Annex: related resources - suggested reading

There is no lack of papers portraying the big picture linking AI and (cyber)security. They line up issues cross the board leaving the questions of who needs to pick up what to address the concerns raised. We briefly describe 4 relevant references in this area:

• The US National Institute of Standards and Technology – NIST
• Artificial Intelligence Risk Management Framework: Generative Artificial Intelligence Profile - NIST
• The Open Worldwide Application Security Project – OWASP
• Deloitte

• European Union Agency for Cybersecurity - ENISA

The US National Institute of Standards and Technology – NIST

Based on: AI Risk Management Framework

The document identifies risks, including the following 10 risks:

1. Confabulation: known colloquially as "hallucinations" or "fabrications"

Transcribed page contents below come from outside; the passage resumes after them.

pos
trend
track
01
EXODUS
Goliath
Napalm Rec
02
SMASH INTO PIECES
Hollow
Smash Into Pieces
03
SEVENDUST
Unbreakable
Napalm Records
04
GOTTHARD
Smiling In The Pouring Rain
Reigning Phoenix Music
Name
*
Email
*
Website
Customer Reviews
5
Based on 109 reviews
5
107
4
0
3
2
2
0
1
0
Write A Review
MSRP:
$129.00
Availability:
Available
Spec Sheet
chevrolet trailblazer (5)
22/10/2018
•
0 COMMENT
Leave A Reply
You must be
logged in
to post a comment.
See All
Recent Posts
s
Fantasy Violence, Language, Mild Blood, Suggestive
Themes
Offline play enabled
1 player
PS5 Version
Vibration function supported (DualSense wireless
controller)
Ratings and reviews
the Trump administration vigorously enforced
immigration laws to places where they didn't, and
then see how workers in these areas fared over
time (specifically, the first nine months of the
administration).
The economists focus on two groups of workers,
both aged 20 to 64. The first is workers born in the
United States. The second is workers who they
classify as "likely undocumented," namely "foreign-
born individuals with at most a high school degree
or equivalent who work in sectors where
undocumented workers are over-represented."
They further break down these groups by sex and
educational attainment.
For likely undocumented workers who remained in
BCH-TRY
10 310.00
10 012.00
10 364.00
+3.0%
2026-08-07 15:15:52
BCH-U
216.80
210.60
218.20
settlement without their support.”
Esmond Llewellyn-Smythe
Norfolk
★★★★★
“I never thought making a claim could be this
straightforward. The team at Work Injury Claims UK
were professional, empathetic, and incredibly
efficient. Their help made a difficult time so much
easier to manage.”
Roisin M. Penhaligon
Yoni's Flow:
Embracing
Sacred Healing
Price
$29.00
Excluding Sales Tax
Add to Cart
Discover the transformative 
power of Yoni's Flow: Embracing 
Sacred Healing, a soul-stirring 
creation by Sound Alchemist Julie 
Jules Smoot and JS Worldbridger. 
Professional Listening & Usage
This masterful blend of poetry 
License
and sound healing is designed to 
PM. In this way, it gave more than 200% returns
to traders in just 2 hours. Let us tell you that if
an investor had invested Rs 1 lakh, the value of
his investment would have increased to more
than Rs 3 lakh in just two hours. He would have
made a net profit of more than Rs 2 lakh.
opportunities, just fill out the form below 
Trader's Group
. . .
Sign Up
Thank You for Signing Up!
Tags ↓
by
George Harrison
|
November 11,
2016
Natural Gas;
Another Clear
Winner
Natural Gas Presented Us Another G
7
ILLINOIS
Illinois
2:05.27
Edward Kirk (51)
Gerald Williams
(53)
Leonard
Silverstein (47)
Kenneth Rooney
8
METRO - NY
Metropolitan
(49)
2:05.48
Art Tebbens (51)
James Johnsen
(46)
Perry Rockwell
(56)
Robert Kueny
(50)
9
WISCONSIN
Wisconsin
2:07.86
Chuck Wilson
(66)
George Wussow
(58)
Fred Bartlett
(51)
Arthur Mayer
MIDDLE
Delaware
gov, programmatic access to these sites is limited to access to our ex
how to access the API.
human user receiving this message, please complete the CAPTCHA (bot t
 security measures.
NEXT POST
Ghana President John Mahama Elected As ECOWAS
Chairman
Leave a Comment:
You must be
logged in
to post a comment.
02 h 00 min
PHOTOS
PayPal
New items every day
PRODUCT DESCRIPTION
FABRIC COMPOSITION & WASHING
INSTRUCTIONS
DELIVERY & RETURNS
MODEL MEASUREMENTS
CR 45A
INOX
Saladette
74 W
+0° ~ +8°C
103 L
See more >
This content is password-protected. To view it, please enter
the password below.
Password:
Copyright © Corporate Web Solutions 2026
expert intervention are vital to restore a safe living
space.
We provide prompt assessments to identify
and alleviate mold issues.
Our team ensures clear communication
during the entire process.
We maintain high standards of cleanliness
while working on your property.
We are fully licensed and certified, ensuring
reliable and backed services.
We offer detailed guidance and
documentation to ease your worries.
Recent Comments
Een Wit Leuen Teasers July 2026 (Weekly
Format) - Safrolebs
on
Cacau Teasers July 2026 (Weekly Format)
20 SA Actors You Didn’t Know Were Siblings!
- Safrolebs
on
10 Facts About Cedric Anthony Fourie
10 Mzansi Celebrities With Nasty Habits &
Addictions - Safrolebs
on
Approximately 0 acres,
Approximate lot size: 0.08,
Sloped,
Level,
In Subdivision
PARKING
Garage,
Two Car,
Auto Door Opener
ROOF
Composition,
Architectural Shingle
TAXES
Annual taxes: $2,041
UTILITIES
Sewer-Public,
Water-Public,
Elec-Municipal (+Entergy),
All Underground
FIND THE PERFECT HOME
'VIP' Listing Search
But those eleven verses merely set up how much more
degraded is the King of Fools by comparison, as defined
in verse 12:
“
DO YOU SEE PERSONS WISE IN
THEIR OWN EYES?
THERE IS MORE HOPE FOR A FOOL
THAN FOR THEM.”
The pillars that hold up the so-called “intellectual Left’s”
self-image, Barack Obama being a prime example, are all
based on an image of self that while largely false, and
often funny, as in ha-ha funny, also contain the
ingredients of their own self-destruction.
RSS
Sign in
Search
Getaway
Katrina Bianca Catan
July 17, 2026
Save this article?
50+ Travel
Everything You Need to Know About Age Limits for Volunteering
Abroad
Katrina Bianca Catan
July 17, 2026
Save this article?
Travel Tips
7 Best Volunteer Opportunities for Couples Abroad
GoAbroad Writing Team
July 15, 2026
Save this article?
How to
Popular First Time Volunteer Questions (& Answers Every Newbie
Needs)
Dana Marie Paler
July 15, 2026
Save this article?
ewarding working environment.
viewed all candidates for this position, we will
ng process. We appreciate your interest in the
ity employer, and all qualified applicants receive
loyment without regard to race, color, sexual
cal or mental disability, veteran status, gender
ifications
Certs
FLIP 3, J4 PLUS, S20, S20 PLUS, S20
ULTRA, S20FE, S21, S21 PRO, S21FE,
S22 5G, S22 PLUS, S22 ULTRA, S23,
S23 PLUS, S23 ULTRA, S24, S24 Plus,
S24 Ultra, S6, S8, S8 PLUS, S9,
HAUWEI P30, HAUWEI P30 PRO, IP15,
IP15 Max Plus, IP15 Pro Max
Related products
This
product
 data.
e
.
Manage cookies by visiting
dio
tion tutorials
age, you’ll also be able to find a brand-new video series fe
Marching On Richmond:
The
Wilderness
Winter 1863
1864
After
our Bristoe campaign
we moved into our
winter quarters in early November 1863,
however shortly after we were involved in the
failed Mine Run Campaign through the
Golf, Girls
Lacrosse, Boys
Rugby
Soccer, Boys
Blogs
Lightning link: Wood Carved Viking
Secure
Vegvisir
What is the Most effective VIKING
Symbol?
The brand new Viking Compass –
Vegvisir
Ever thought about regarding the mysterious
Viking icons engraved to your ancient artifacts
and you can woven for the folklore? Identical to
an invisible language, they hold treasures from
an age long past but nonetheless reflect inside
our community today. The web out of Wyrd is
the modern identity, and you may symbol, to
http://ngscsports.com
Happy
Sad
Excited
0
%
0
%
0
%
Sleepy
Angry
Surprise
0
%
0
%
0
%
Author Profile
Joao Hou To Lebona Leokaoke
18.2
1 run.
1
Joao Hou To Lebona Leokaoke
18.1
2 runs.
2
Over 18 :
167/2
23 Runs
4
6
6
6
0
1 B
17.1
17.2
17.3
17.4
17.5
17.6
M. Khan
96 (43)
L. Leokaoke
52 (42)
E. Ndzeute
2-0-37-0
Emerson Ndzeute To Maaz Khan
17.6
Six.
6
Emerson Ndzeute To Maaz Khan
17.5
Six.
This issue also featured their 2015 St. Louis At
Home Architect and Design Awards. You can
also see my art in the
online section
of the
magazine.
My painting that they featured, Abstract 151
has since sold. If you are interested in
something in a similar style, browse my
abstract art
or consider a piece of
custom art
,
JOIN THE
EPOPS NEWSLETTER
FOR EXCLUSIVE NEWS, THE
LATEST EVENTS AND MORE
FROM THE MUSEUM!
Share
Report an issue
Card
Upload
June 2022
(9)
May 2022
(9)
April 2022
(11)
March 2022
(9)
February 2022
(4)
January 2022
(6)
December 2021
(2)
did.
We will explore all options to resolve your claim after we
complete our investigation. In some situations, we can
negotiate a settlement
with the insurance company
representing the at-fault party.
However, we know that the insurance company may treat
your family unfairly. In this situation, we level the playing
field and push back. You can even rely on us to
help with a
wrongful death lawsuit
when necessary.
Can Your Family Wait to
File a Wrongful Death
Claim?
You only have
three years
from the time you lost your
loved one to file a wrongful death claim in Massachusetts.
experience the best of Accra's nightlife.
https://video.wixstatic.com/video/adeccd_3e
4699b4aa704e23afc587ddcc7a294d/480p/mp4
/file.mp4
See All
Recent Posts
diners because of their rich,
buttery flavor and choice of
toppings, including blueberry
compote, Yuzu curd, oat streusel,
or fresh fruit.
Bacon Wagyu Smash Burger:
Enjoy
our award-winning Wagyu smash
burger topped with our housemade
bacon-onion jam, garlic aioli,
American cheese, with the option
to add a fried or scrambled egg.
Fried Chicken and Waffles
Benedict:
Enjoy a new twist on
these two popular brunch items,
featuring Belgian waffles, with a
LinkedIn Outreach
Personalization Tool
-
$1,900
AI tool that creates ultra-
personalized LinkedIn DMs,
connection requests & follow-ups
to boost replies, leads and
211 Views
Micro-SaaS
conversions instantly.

2. Eased production of and access to violent, inciting, radicalizing, or threatening content
3. Data Privacy: unauthorized use, disclosure, de-anonymization
4. Harmful Bias and undesired homogeneity that skews system or model outputs
5. Human-AI Configuration: inappropriately anthropomorphizing GAI systems
6. Information Integrity: not distinguish fact from opinion or fiction or not acknowledging uncertainties
7. Information Security: Lowered barriers for offensive cyber capabilities
8. Intellectual Property: replication of copyrighted, trademarked, or licensed content; exposure of trade secrets; or plagiarism or illegal replication.
9. Obscene, Degrading, and/or Abusive Content: Eased production of and access to obscene, degrading, and/or abusive imagery, including synthetic child sexual abuse material and nonconsensual intimate images of adults.
10. Value Chain and Component Integration: Non-transparent or untraceable integration of upstream third-party components

Based on: Generative Artificial Intelligence Profile Source:

This NIST framework presents the requirements for trustworthiness in this picture

These properties are at the top of the risk control stack. They are not a concern for all AI systems. Two somewhat new items are included:

- Explainable and Interpretable

- Fair – with harmful bias managed

These two properties are valid for other systems, yet, they are of particular interest in the current vague of AI systems.

The Open Worldwide Application Security Project - OWASP

Based on: OWASP Top 10 for Large Language Model Applications

OWASP has created a top 10 of application security concerns for LLM applications. They provide a generic technical set-up for such a system alongside the key concerns. These are

1. Prompt Injection

2. Insecure Output Handling

3. Training Data Poisoning

4. Model Denial of Service

5. Supply Chain Vulnerabilities

6. Sensitive Information Disclosure

7. Insecure Plugin Design

8. Excessive Agency

9. Overreliance

10. Model Theft

These ten items stay close to the typical OWASP focus, namely security in (AI) projects during the build/acquire life cycle.

Deloitte

Based on: The CISO's Guide to Generative AI

In the document "the CISO's guide to generative AI" Deloitte shows the probable positive impact of AI in security solutions. They list advantages for prediction, interpretation, simulation, automation, detection, interaction and creation. This long list implies that all security disciplines can be impacted in a positive way. More specifically, the document states that AI can be deeply impactful in enhancements to cyber infrastructure and detect-and-respond capabilities.

The message is that security solutions can profit from AI, and they must, to compete with malicious actors equally introducing AI to attack.

ENISA – European Union Agency for Cybersecurity

Based on: Multilayer Framework For Good Cybersecurity Practices For AI

• Governance layering

The document identifies 3 layers to build security for AI :

• The ground layer are the general cybersecurity foundations
• On top of that, generic but AI specific elements are added
• The top layer addresses sectorial AI

This layering is different from the layering to build AI applications we describe.

• ICT layering

AI systems are layered no different than other IT systems as far as infrastructure goes: infrastructure, data, applications, processes, … The demands on storage, processing and communication however are not the same.

• Types of AI systems

The ENISA documents considers the following types of AI based on the area in which it is applied: computer vision, expert systems, machine learning, multi-agent systems, natural language processing, robotics, and speech recognition.

Distinguishing between multiple types is not just an academic exercise, it can actually help to provide the right security for the right use case. Not all AI systems are build the same way. These differences impact the risks and the required controls.